At least I have these stalks of corn.

*Hope all of you going up to NYC for MoCCA have a good time this weekend. I'd like to be there, but that's just not going to happen - my convention-free status in life remains unaltered. There's probably a lot of neat things going on, so I'll be waiting to read people's accounts when they get back.

*Making my way through a bunch of older Valiant comics recently. The early Unity crossover, masterminded by the soon-to-be-ousted Jim Shooter, really is an awful lot better than most of these massive superhero crossover Events tend to be - I manged to buy all 18 chapters for about $10 total, and I'd say it's worth that and then some. Maybe the key is how direct it is in offering sleek superpowered thrills and amusing characters and pulpy melodrama - it is a typical superhero storytelling megathing in many ways, complete with a world-threatening menace, big team-ups, shocking death, etc., but it never lets the weight of continuity nudging get in the way of often absurd delight (talking dinosaurs can liven up pretty much anything), and it manages to keep the 'new readers v. comprehensive collectors v. individual title followers' thing all balanced out for an impressively long while, the strain not beginning to show until the second half, cracks really widening only in the final installment.

It's a crazy mish-mash of stuff, as if Shooter and his co-writers (notably Bob Layton, David Michelinie, and David Lapham) had decided that the only way to truly pull off an inter-company crossover was to throw together every single genre and subgenre the books in question happened to cover along with the characters. Thus, we have prehistoric beasts, giant robots, cosmic power, barbarian sword-swinging, teen mutant-style soap opera, the nation of Japan orbiting the Earth in the form of a giant metal dragon, noirish back-alleys and seedy bars and double-crosses - all of it mixed into a plot that starts (chronologically) with a war between Bronze Age tribes and extends up to the year 4001, doubling back upon itself countless times. It's compulsively readable stuff.

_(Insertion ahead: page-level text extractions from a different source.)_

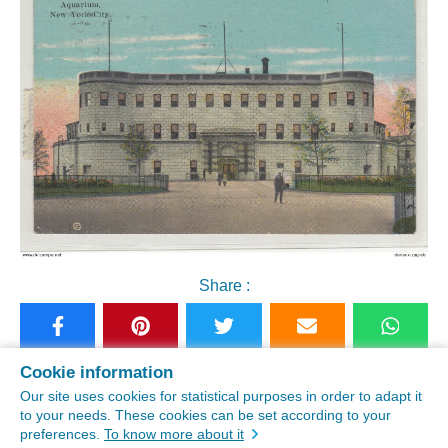
Share :
Cookie information
See similar postcards
Our site uses cookies for statistical purposes in order to adapt it
to your needs. These cookies can be set according to your
preferences.
To know more about it
Buy this old postcard "Aquarium NYC old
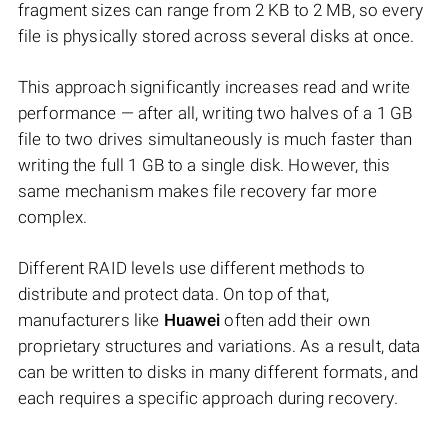
fragment sizes can range from 2 KB to 2 MB, so every
file is physically stored across several disks at once.
This approach significantly increases read and write
performance — after all, writing two halves of a 1 GB
file to two drives simultaneously is much faster than
writing the full 1 GB to a single disk. However, this
same mechanism makes file recovery far more
complex.
Different RAID levels use different methods to
distribute and protect data. On top of that,
manufacturers like
Huawei
often add their own
proprietary structures and variations. As a result, data
can be written to disks in many different formats, and
each requires a specific approach during recovery.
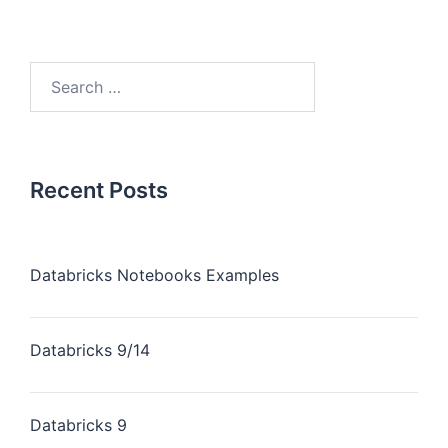
Recent Posts
Databricks Notebooks Examples
Databricks 9/14
Databricks 9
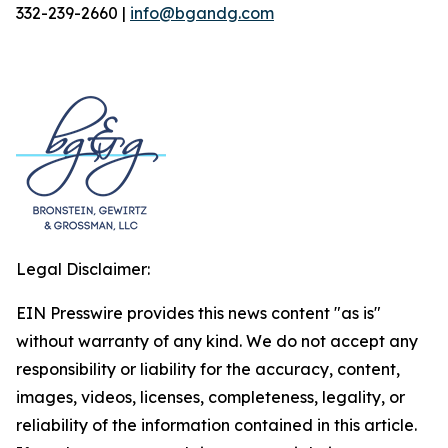
332-239-2660 |
info@bgandg.com
Legal Disclaimer:
EIN Presswire provides this news content "as is"
without warranty of any kind. We do not accept any
responsibility or liability for the accuracy, content,
images, videos, licenses, completeness, legality, or
reliability of the information contained in this article.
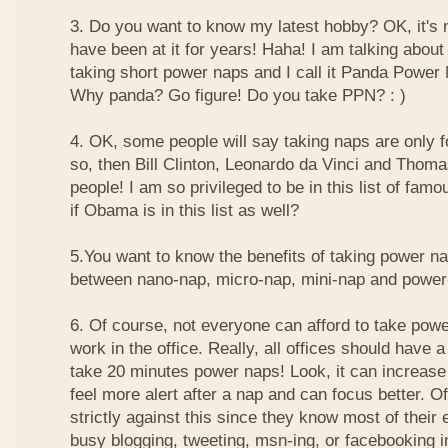
3. Do you want to know my latest hobby? OK, it's n
have been at it for years! Haha! I am talking about
taking short power naps and I call it Panda Power
Why panda? Go figure! Do you take PPN? : )
4. OK, some people will say taking naps are only for
so, then Bill Clinton, Leonardo da Vinci and Thom
people! I am so privileged to be in this list of f
if Obama is in this list as well?
5.You want to know the benefits of taking power n
between nano-nap, micro-nap, mini-nap and powe
6. Of course, not everyone can afford to take powe
work in the office. Really, all offices should have a
take 20 minutes power naps! Look, it can increase 
feel more alert after a nap and can focus better. 
strictly against this since they know most of their
busy blogging, tweeting, msn-ing, or facebooking i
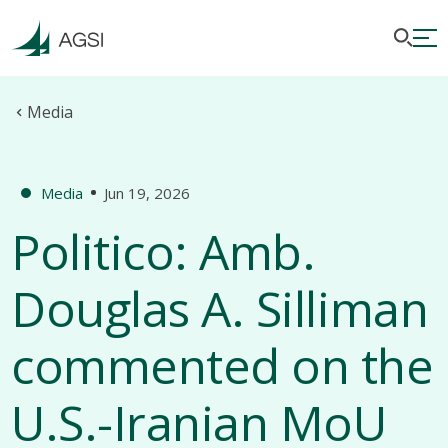
Media
Media
Jun 19, 2026
Politico: Amb.
Douglas A. Silliman
commented on the
U.S.-Iranian MoU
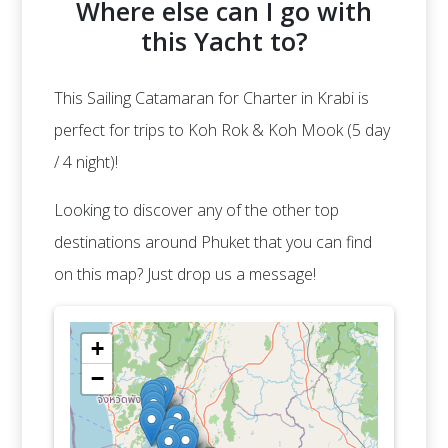
Where else can I go with
this Yacht to?
This Sailing Catamaran for Charter in Krabi is
perfect for trips to Koh Rok & Koh Mook (5 day
/ 4 night)!
Looking to discover any of the other top
destinations around Phuket that you can find
on this map? Just drop us a message!
+
−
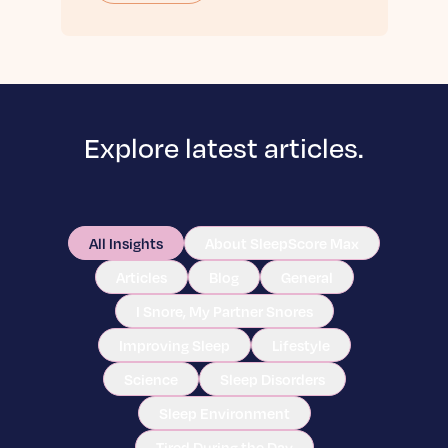
Explore latest articles.
All Insights
About SleepScore Max
Articles
Blog
General
I Snore, My Partner Snores
Improving Sleep
Lifestyle
Science
Sleep Disorders
Sleep Environment
Tired During the Day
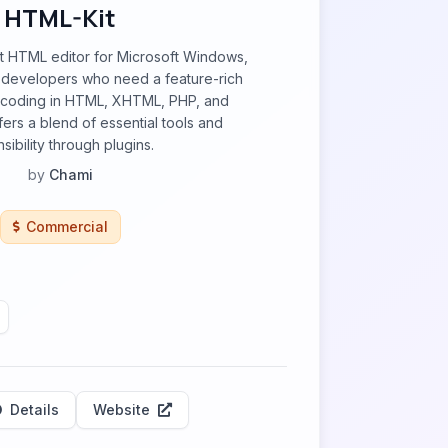
HTML-Kit
st HTML editor for Microsoft Windows,
developers who need a feature-rich
 coding in HTML, XHTML, PHP, and
ffers a blend of essential tools and
sibility through plugins.
by
Chami
Commercial
Details
Website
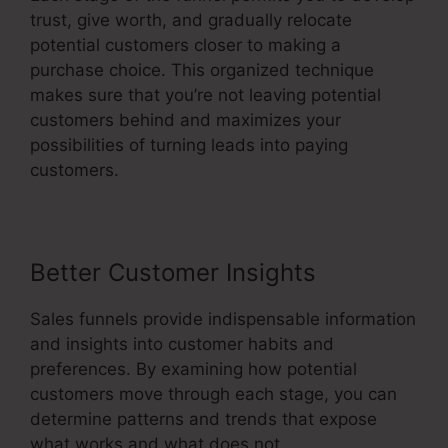
trust, give worth, and gradually relocate
potential customers closer to making a
purchase choice. This organized technique
makes sure that you’re not leaving potential
customers behind and maximizes your
possibilities of turning leads into paying
customers.
Better Customer Insights
Sales funnels provide indispensable information
and insights into customer habits and
preferences. By examining how potential
customers move through each stage, you can
determine patterns and trends that expose
what works and what does not.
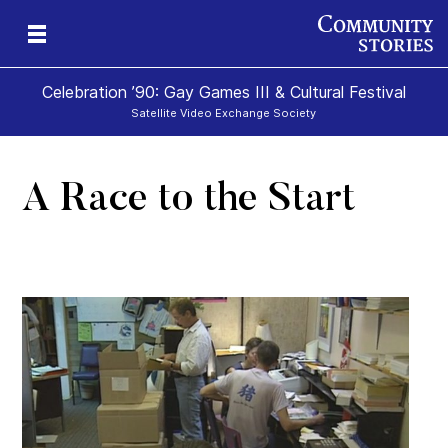
Celebration ’90: Gay Games III & Cultural Festival
Satellite Video Exchange Society
A Race to the Start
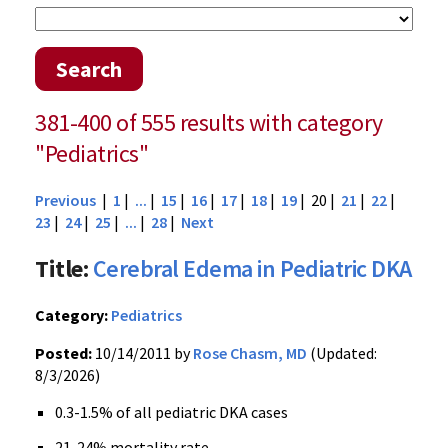
Search
381-400 of 555 results with category
"Pediatrics"
Previous
|
1
|
...
|
15
|
16
|
17
|
18
|
19
| 20 |
21
|
22
|
23
|
24
|
25
|
...
|
28
|
Next
Title:
Cerebral Edema in Pediatric DKA
Category:
Pediatrics
Posted:
10/14/2011 by
Rose Chasm, MD
(Updated:
8/3/2026)
0.3-1.5% of all pediatric
DKA
cases
21-24% mortality rate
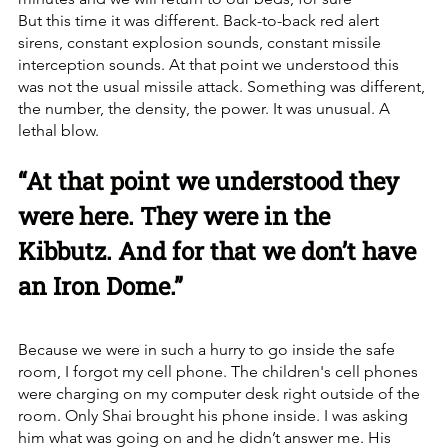
But this time it was different. Back-to-back red alert 
sirens, constant explosion sounds, constant missile 
interception sounds. At that point we understood this 
was not the usual missile attack. Something was different, 
the number, the density, the power. It was unusual. A 
lethal blow.
“At that point we understood they 
were here. They were in the 
Kibbutz. And for that we don’t have 
an Iron Dome.”
Because we were in such a hurry to go inside the safe 
room, I forgot my cell phone. The children's cell phones 
were charging on my computer desk right outside of the 
room. Only Shai brought his phone inside. I was asking 
him what was going on and he didn’t answer me. His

What really gets to me, though, is how damn many of the things decried today as 'inappropriate' for all-ages superhero books are fully present in these 1992 books, all of them presented as essentially 'all ages' material. There's head-crushings, eye-gougings, dinosaurs literally split in half down the middle (their internal organs left fully visible in cross-section), the hero of X-O Manowar struggling with limited success to hold his guts inside his body after he's split open, time-travel semi-incest as a major plot point, a mentally ill woman seeking to remake reality with near-magical power, two scenes of superheroes having the hair burnt off their bodies and their flesh cooked, a necrophilia dream sequence... I wonder what the reactions were among readers of the time, since there's very little record around of instant feedback? I guess Magnus and Solar don't have quite as much 'cherished childhood icon' kick as Marvel and DC characters, and thus less of an impetus to become annoyed, or maybe I'm just hopelessly overexposed to a multiplicity of viewpoints, this being the internet and all. Or maybe I'm just missing out on all the good complaining.

The key to it all: somehow, Unity makes all of this stuff seem, if not necessary, at least as an organic part of its ongoing action. Plus, it's a fun story. Shooter and company didn't forget the fun in the process of juggling storylines and adding 'weight' to the proceedings and all. I might write more on this later.

*But tomorrow will almost certainly see a review of the new Robert Altman film A Prairie Home Companion, featuring the contributions of creator/writer/co-star Garrison Keillor and uncredited directorial wingman P.T. Anderson (Boogie Nights, Magnolia). I’d not known that Stephen Frears of High Fidelity and Dirty Pretty Things had provided the same assistance to Altman in 2001’s Gosford Park (he apparently got a ‘special thanks’ mention at the end, according to the IMDB), but that’s what the 81-year old Altman himself says in today’s new issue of Entertainment Weekly (#882), which features an interview with the director (as well as a nice notice for Gilbert Hernandez’s upcoming Sloth, plus a profoundly uninteresting, ‘nothing else to run this week’ feature on The 25 Most Controversial Films of All Time as the cover story). The things you learn...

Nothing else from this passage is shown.